Spatially varying economic convergence across Indonesia’s 514 districts
Nagoya University (GSID)
June 11, 2026
Act I
A standard convergence test asks: do poorer regions catch up to richer ones? For Indonesia it answers with one coefficient: \(\beta = -0.195\).
But Indonesia spans 17,000 islands across 5,000 km of ocean. Should Sumatra and Papua really share the same catching-up rate?
Global \(\beta\)-convergence regression: log GDP per capita 2010 vs growth 2010–2018. One orange OLS line through 514 districts.
Act II
Cross-section from the QuaRCS repository; convergence means a negative slope on initial income.
Two-panel choropleth: (a) log GDP per capita 2010 and (b) growth rate 2010–2018. Patterns cluster — they are not scattered.
\[g_i = \alpha + \beta \cdot \ln(y_{i,2010}) + \varepsilon_i\]
A negative \(\beta\) means poorer districts grow faster — the gap shrinks.
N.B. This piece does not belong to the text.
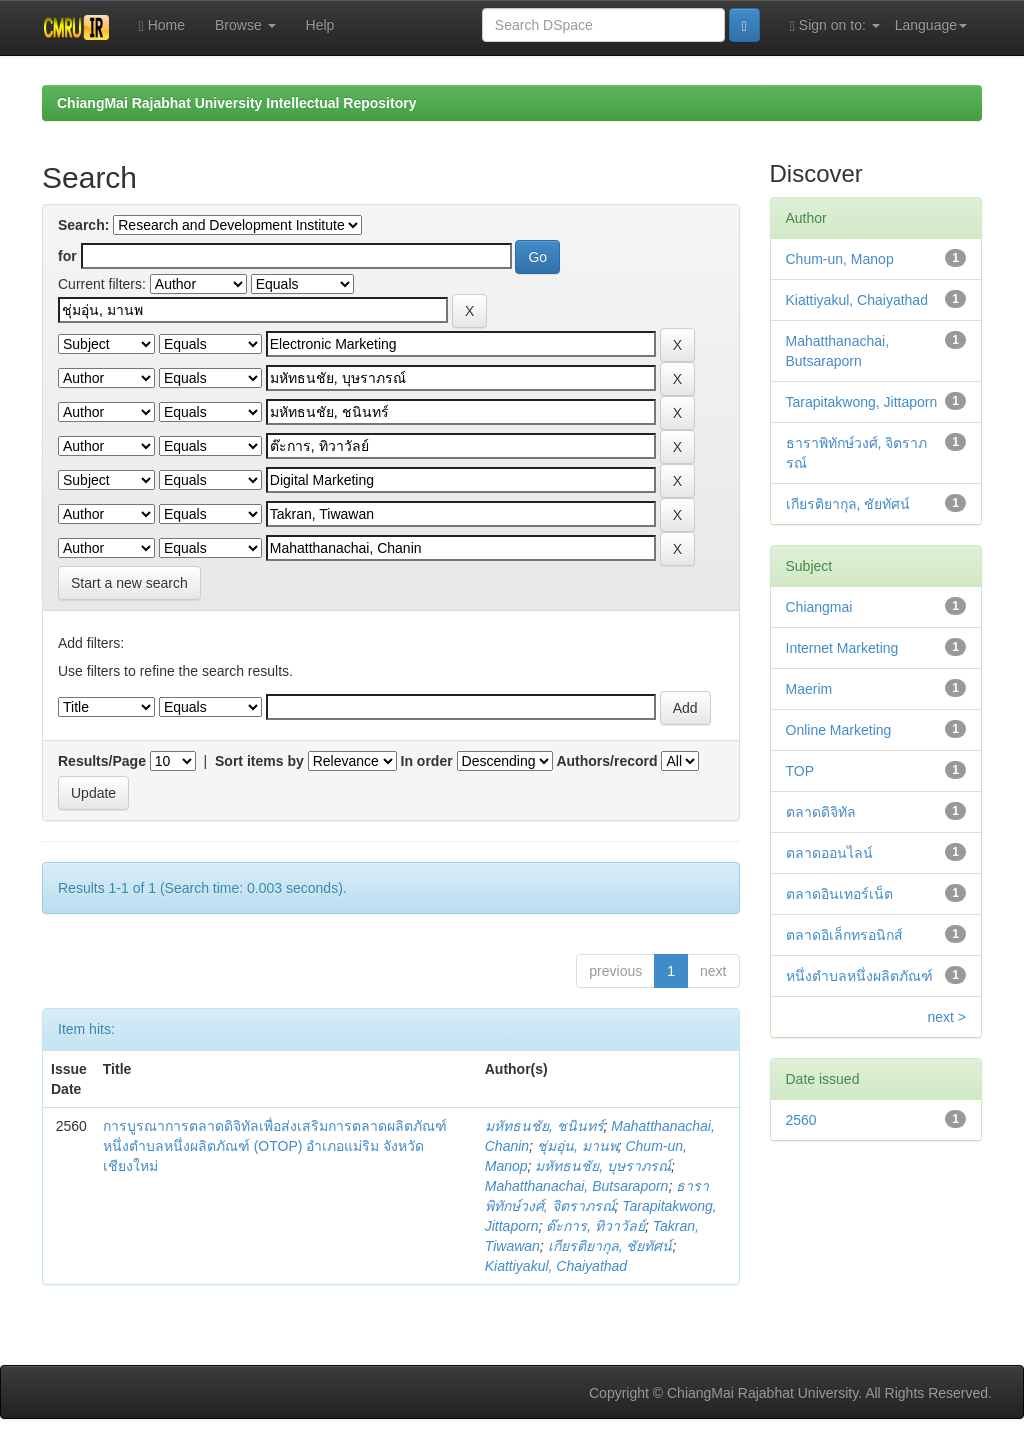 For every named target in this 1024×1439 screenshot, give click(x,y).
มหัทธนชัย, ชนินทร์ (544, 1126)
Here \(\beta = -0.195\), but it is a single number for the whole country.
\[g_i = \alpha(u_i, v_i) + \beta(u_i, v_i) \cdot \ln(y_{i,2010}) + \varepsilon_i\]
Now \(\alpha\) and \(\beta\) are functions of location \((u_i, v_i)\) — one regression per place.
The “multiscale” point: baseline conditions may vary over large regions while convergence speed shifts sharply between neighbours.
y = gdf["g"].values.reshape((-1, 1)); X = gdf[["ln_gdppc2010"]].values
coords = list(zip(gdf["COORD_X"], gdf["COORD_Y"]))
Zy = (y - y.mean(0)) / y.std(0) # standardize: required for MGWR
ZX = (X - X.mean(0)) / X.std(0) # makes bandwidths comparable
selector = Sel_BW(coords, Zy, ZX, multi=True, spherical=True)
bw = selector.search() # back-fitting finds per-variable h
results = MGWR(coords, Zy, ZX, selector, spherical=True).fit()| Variable | Bandwidth | \(ENP_j\) | Adj. \(t(95\%)\) |
|---|---|---|---|
| Intercept | 44 | 26.81 | 3.13 |
| Convergence slope | 44 | 25.27 | 3.11 |
Both variables converge on the same window here; with more covariates MGWR could assign each a very different scale.
MGWR intercept map (bandwidth = 44). Western districts negative; eastern districts positive.
MGWR convergence-coefficient map. Deep blue (\(-1.74\)) = strong catching-up; light pink = no convergence.
−1.74 → +0.42
range of the local convergence coefficient \(\hat\beta(u_i,v_i)\) · global OLS reports just \(-0.195\)
Act III
| Metric | Global OLS | MGWR |
|---|---|---|
| \(R^2\) | 0.214 | 0.762 |
| Adj. \(R^2\) | 0.212 | 0.736 |
| AICc | 1341.25 | 838.41 |
| Bandwidth | all (514) | 44 |
Adjusted \(R^2\) of 0.736 already nets out the 52 effective parameters — the gain is real, not overfitting.
Significance map: blue = significant catching-up (149 districts), grey = not significant (365), no significant divergence.
29%
of districts (149 / 514) show statistically significant catching-up — the rest are flat
Objection. A model with 52 effective parameters can always beat a 2-parameter line on \(R^2\).
Response. The adjusted \(R^2\) (0.736) already penalizes those parameters, and AICc — which explicitly penalizes complexity — falls by over 500. The bandwidth of 44 is data-selected, not tuned to inflate fit. The gain reflects genuine spatial structure, not flexibility.
Objection. Does a high local \(\beta\) prove poorer districts caused faster growth there?
Response. No. MGWR is descriptive: it shows where the income–growth association is strong, not why. The bivariate model omits human capital, infrastructure, and institutions — extending it is the natural next step.